Are your eyes screaming? It’s horrible!! My own mother looked at it and laughed, saying “OMG that’s AWFUL!” Thanks, mom. 🙂
So now that you’ve feasted on the hideousness of this vest, let me tell you about the vest in my head, the vest that should have been:
- Vest in my head was shorter, more like a bolero, like you’d wear over a vintage party dress. The fact that there was no vintage party dress in the equation should have been a stopping point. But it wasn’t.
- Vest in my head was a neutral. Actual vest was hot pink. I knew ahead of time it would be hot pink but I wasn’t prepared for how intense that color would be.
- Vest in my head had flowers made from luscious wool felt in interesting colors. Mostly neutrals but with pops of celery green, mustard yellow, plum, periwinkle blue and deep carmine. In reality, the only felt I could afford in the quantity necessary for this project was cheap craft felt from JoAnn, which comes in a much more limited palette. Bright yellow, hot pink, orange, turquoise. I did the best I could.
- Vest in my head had flowers cut in a range of sizes. In actuality, in order to cover the vest I needed a LOT of the larger sized flowers. By the time I cut enough of the larger flowers to cover, all hope for contrast in scale was lost.
When additional efforts (freemotion stitching, painting, etc.) still could not save it, I threw in the towel and declared it my craft fail.
But this is not a post about a craft fail. It’s about what happened AFTER the craft fail.
I had committed to making a jacket so there was no way to just walk away from the project. I’d still make a jacket, it just couldn’t be THIS one.
So I started over. I got a new jacket and I took an entirely different approach. The design that was worming its way through my brain the entire time I was gluing ugly flowers and hating on what was emerging in front of me.
And here’s the awesome thing. Once all that felt madness was out of my system, I could get on to the jacket I really wanted.
It’s not perfect. One of the pockets isn’t entirely straight and my ribbon is a little crooked and my seams a little wonky.
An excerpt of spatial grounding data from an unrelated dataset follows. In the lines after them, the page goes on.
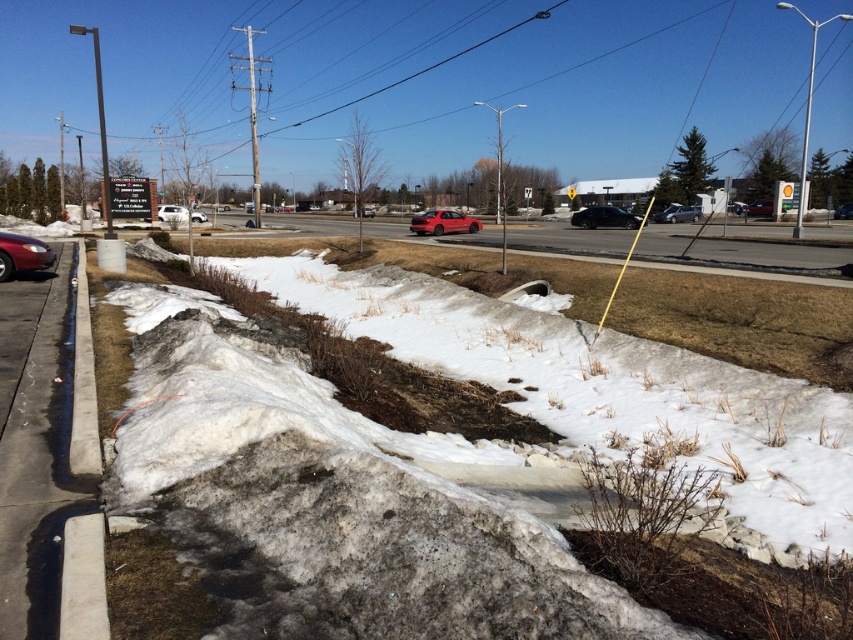 You are standing at the origin point of the image. Which object is located at the coordinates point (344, 496)?

The white powdery snow at lower center is located at point (344, 496).

You are a pedestrian standing on the sidewalk and want to cross the road to reach the park on the other side. There is a white powdery snow at lower center and a shiny black sedan at left in your path. Which object is closer to you as you prepare to step onto the road?

The shiny black sedan at left is closer to you because the white powdery snow at lower center is positioned on its right side, meaning it is further away from your current position on the sidewalk. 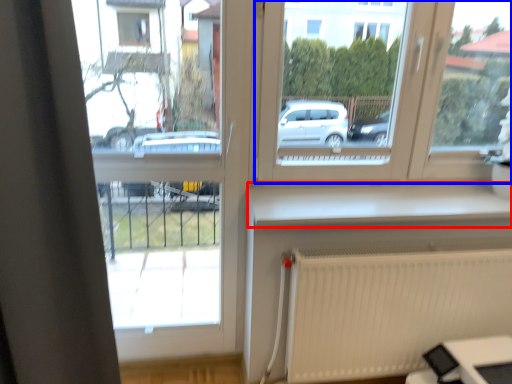 Question: Which object appears closest to the camera in this image, window sill (highlighted by a red box) or window (highlighted by a blue box)?

Choices:
 (A) window sill
 (B) window

Answer: (B)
But it has a giant puffy llama applique on the back and that makes me giggle, and when a project makes me giggle then I know it’s good.
I used one of the sweaters that was supposed to go on the pink vest, and instead paired it with the tweedy jacket. I created a faux layered collar and pockets, and a giant contrast panel on the back. I added rows and rows of ribbon and fabric scraps, even a row of pom pom fringe.
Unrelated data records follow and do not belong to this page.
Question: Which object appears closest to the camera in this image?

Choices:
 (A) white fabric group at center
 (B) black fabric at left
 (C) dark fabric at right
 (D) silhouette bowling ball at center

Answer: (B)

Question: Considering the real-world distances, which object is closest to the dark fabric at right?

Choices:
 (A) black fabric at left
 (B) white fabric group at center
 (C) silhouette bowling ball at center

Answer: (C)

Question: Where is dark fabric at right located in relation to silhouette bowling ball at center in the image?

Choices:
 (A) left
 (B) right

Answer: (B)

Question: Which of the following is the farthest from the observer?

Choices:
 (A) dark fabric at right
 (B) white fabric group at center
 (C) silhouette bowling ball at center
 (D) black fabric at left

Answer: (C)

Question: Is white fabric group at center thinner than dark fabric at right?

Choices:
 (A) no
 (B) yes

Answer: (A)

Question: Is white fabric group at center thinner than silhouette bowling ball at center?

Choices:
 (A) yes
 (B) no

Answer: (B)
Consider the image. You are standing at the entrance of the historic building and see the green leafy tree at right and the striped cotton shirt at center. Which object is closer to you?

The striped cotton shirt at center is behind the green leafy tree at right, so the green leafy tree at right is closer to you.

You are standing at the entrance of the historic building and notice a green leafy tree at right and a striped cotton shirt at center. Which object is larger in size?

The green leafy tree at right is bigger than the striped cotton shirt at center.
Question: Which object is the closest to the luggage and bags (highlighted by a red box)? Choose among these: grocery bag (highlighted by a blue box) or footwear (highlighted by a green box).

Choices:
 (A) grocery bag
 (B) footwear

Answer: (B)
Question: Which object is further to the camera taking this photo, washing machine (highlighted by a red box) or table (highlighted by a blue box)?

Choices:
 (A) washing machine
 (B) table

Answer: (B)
Here’s a fun little detail. I added patch pockets over the welt pockets that were already there. Both pockets are functional! The welt pockets are hidden so they’re kind of like secret pockets.
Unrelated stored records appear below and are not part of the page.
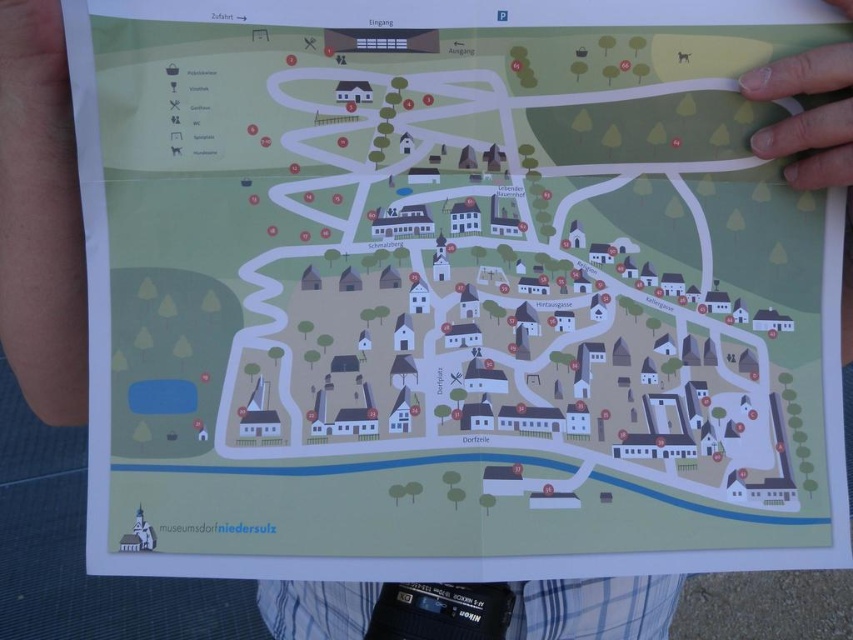 Question: Does skinsmoothhand at left have a greater width compared to white matte finger at upper right?

Choices:
 (A) no
 (B) yes

Answer: (B)

Question: Which object is closer to the camera taking this photo?

Choices:
 (A) white matte finger at upper right
 (B) skinsmoothhand at left

Answer: (A)

Question: Can you confirm if skinsmoothhand at left is smaller than white matte finger at upper right?

Choices:
 (A) yes
 (B) no

Answer: (B)

Question: Is skinsmoothhand at left in front of white matte finger at upper right?

Choices:
 (A) no
 (B) yes

Answer: (A)

Question: Which object appears closest to the camera in this image?

Choices:
 (A) white matte finger at upper right
 (B) skinsmoothhand at left

Answer: (A) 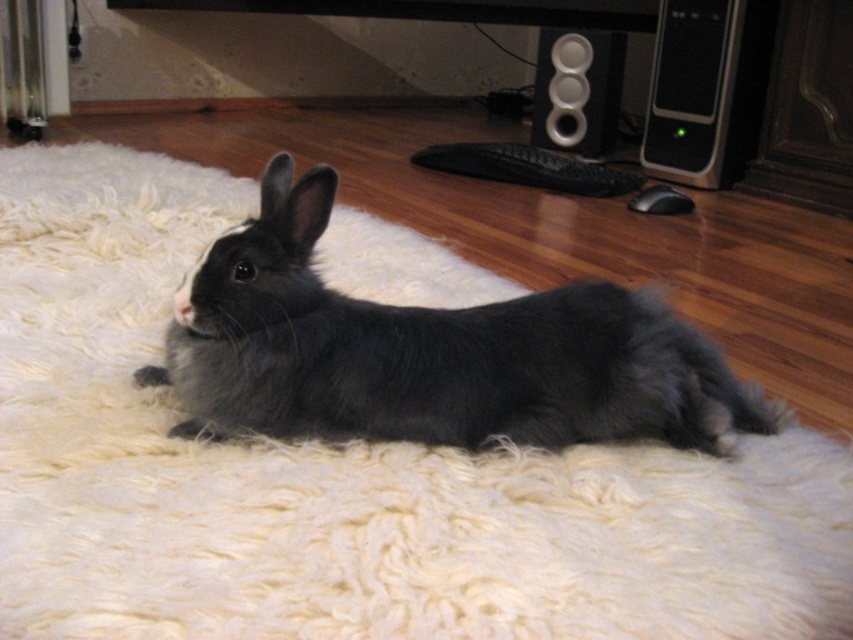 Question: Which of the following is the farthest from the observer?

Choices:
 (A) satin black speaker at center right
 (B) black plastic speaker at upper right
 (C) black soft fur rabbit at center

Answer: (B)

Question: Can you confirm if black soft fur rabbit at center is positioned to the left of satin black speaker at center right?

Choices:
 (A) no
 (B) yes

Answer: (B)

Question: Considering the relative positions of black soft fur rabbit at center and satin black speaker at center right in the image provided, where is black soft fur rabbit at center located with respect to satin black speaker at center right?

Choices:
 (A) right
 (B) left

Answer: (B)

Question: Which of the following is the farthest from the observer?

Choices:
 (A) (555, 29)
 (B) (712, 176)
 (C) (664, 433)

Answer: (A)

Question: Which of the following is the farthest from the observer?

Choices:
 (A) (672, 129)
 (B) (579, 340)

Answer: (A)

Question: Can you confirm if black soft fur rabbit at center is thinner than satin black speaker at center right?

Choices:
 (A) no
 (B) yes

Answer: (A)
I love this so hard. It might even be my favorite refashion ever.
But guess what? There’s NO WAY I would have made this without having gone through felt flower hell first. My brain juices weren’t truly flowing until I was cutting flowers and gluing them and trying to make them work.
Which makes me wonder if it was really a craft fail after all. True, it is not anything I am remotely proud of. The only appropriate place for that jacket is in the trash bin. But just because it didn’t end up as my final product doesn’t mean it’s wasted effort.
Art is process.
When we teach writing, we encourage “prewriting”. That’s the writing you do to get your brain warmed up and you inner critic silenced before you start the actual writing. Prewriting is intended to be trashed. It’s just words on paper. There’s no expectation of perfection, or coherent arguments, or perfect grammar.
Or, if you’re a photographer, think of all those junk shots on your camera., the ones with blurred images or someone’s got their eyes closed or the composition is meh. You know when you’re taking photos of an event, that most of those photos are going to end up trashed, but it’s okay because there will be 2 or 3 good ones that make it worth it.
Why not the same with craft and sewing?
I think often our craft fails are just the middle portion of the design process. We’re just confused and think of them as the end product, and we expect end product perfection out of a middle of the process step.
So let’s let ourselves off the hook. Your craft fail, that bit of hideousness taunting you, is probably just a sign that something fabulous is getting ready to get made if you can quiet the self-judgment and allow yourself to continue to create.